In this homily, the Pope contrasts this Christian approach of touching the wounds of Jesus with three other approaches: the “Gnostic” approach (pursing “knowledge of God” rather than a relationship with the God-Man, Jesus Christ), the “Philanthropist” approach (doing good things, creating the Kingdom of God rather than working to receive it as a gift) and the “mortification” approach (earning one’s way to God through self-denial).

These three approaches are what you could call “pseudo-Christian”. Each has an element of Christianity in it, but each neglects something or exaggerates something.

As a teacher, especially a former ACE teacher, I think I am very much tempted to adopt these mistakes:

1) The Gnostic Approach: Let’s face it, I’m what Flannery O’Connor disparagingly calls a “big intellectual”. So are a lot of people who went to liberal arts colleges. We thrive on ideas, and connections, and relationships, and books. We love learning ABOUT God. But of course, that is not the same as learning to know God. The former is fascinating, the latter is frightening–and causes us to change. Gnosticism treats one’s relationship with God as an elite journey into higher levels of spiritual knowledge and tends to either despise the world or ignore it.

2) The Philanthropist Approach: ACE teachers, and members of other service organizations, are especially prone to this error I think. The theology goes something like this: Jesus was always talking about “The Kingdom of God.” This “Kingdom” is “the reign of God on earth,” or a society founded upon peace and justice. As Christians, we are responsible for creating this society by opposing and changing the pre-existing unjust structures.

There IS a lot of truth to this approach–but like all distortions, it’s all the more dangerous because it has only part of the truth. This was the Christianity I learned in high school and many learn at colleges that are comfortable professing only the parts of the faith that no secular person could be offended by.

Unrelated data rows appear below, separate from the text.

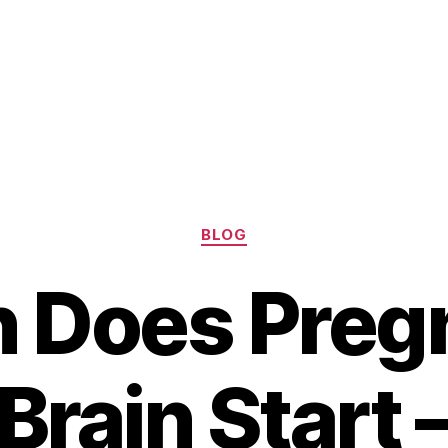
Categories
BLOG
 Does Preg
Brain Start 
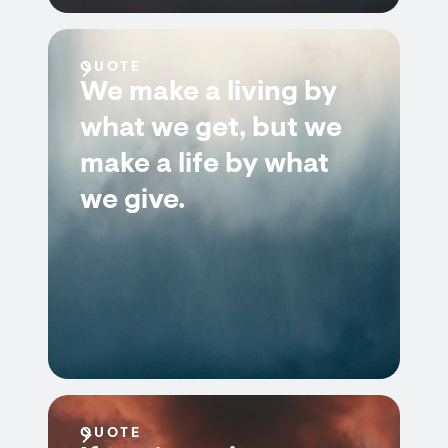
QUOTE
We make a living by
what we get, but we
make a life by what
we give.
QUOTE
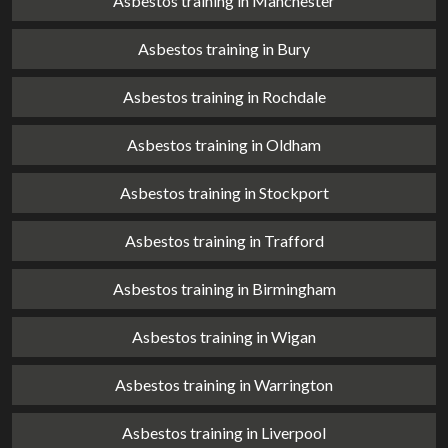
Asbestos training in Manchester
Asbestos training in Bury
Asbestos training in Rochdale
Asbestos training in Oldham
Asbestos training in Stockport
Asbestos training in Trafford
Asbestos training in Birmingham
Asbestos training in Wigan
Asbestos training in Warrington
Asbestos training in Liverpool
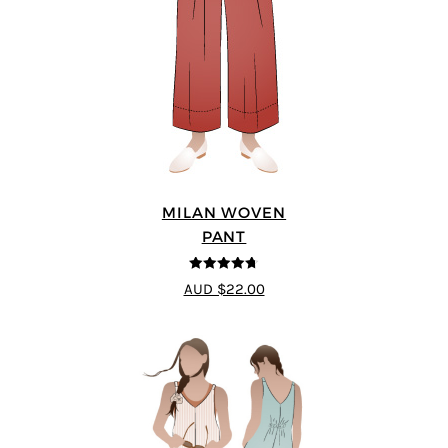
MILAN WOVEN
PANT
4.67
out of
AUD $22.00
5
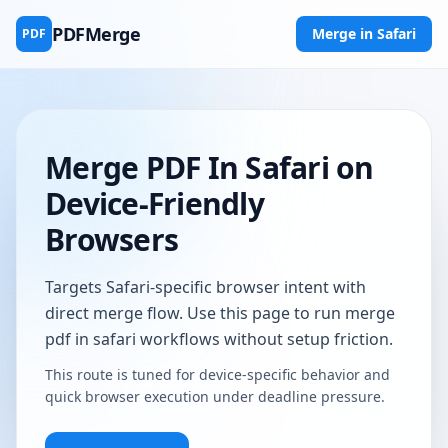
PDFMerge
Merge in Safari
PDF
Merge PDF In Safari on
Device-Friendly
Browsers
Targets Safari-specific browser intent with
direct merge flow. Use this page to run merge
pdf in safari workflows without setup friction.
This route is tuned for device-specific behavior and
quick browser execution under deadline pressure.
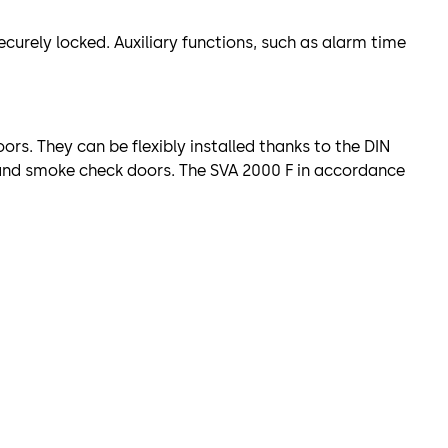
urely locked. Auxiliary functions, such as alarm time
ors. They can be flexibly installed thanks to the DIN
e and smoke check doors. The SVA 2000 F in accordance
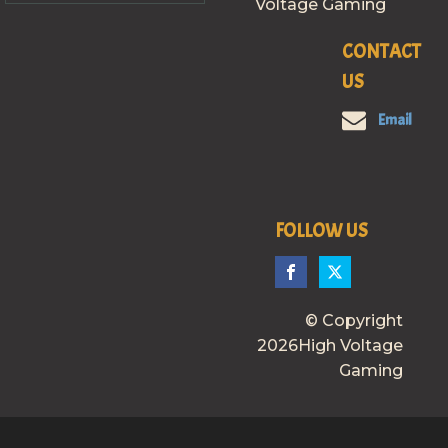
Voltage Gaming
CONTACT
US
Email
FOLLOW US
© Copyright
2026High Voltage
Gaming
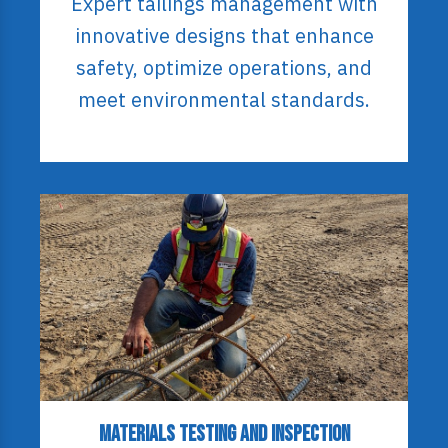
Expert tailings management with
innovative designs that enhance
safety, optimize operations, and
meet environmental standards.
Materials Testing and Inspection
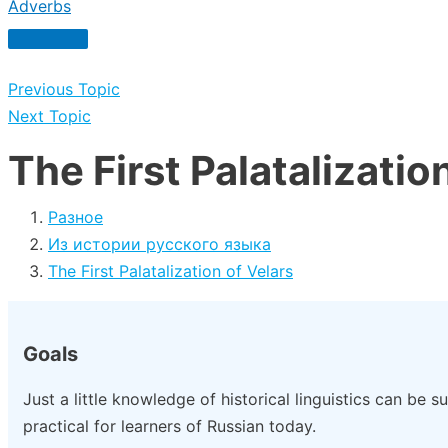
Adverbs
Previous Topic
Next Topic
The First Palatalizatio
Разное
Из истории русского языка
The First Palatalization of Velars
Goals
Just a little knowledge of historical linguistics can be s
practical for learners of Russian today.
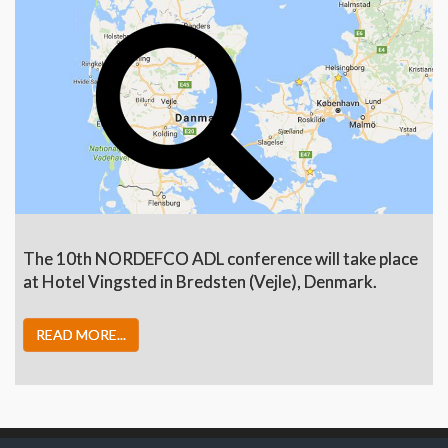
The 10th NORDEFCO ADL conference will take place
at Hotel Vingsted in Bredsten (Vejle), Denmark.
READ MORE...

The philanthropist’s mistake is a misunderstanding of what “The Kingdom of God” really is. Notice Jesus never says, “Go out and build the kingdom of God, and as soon as you manage that, I’ll come back!” He says “The Kingdom of God is at hand” and “The Kingdom of God is within you.” That is, the Kingdom is the gift of God’s presence that we can choose to participate in or reject–but it is not something we can bring about by our own efforts.

Often I think it’s up to me to change education single-handedly. Really, it’s God’s work in which He invites me to participate.

3) The Mortification Approach: This is the approach that, I believe, the Philanthropist approach (ie. “Spirit of Vatican II) was trying to correct. This more “traditional” mistake falls too far in the other direction– it makes the journey of faith a bunch of requirements. It encourages people to remove themselves from the sinful world and focus on personal acts of self-denial and good works. It is rigid and prideful. It’s the error of the Pharisees.

Interestingly, it makes the same fundamental mistake as the Philanthropist approach: it relies far too heavily upon human effort and not enough upon God’s grace. Unsurprisingly, the Self-Mortifier and the Philanthropist fall into similar sins of pride and lack of charity toward others.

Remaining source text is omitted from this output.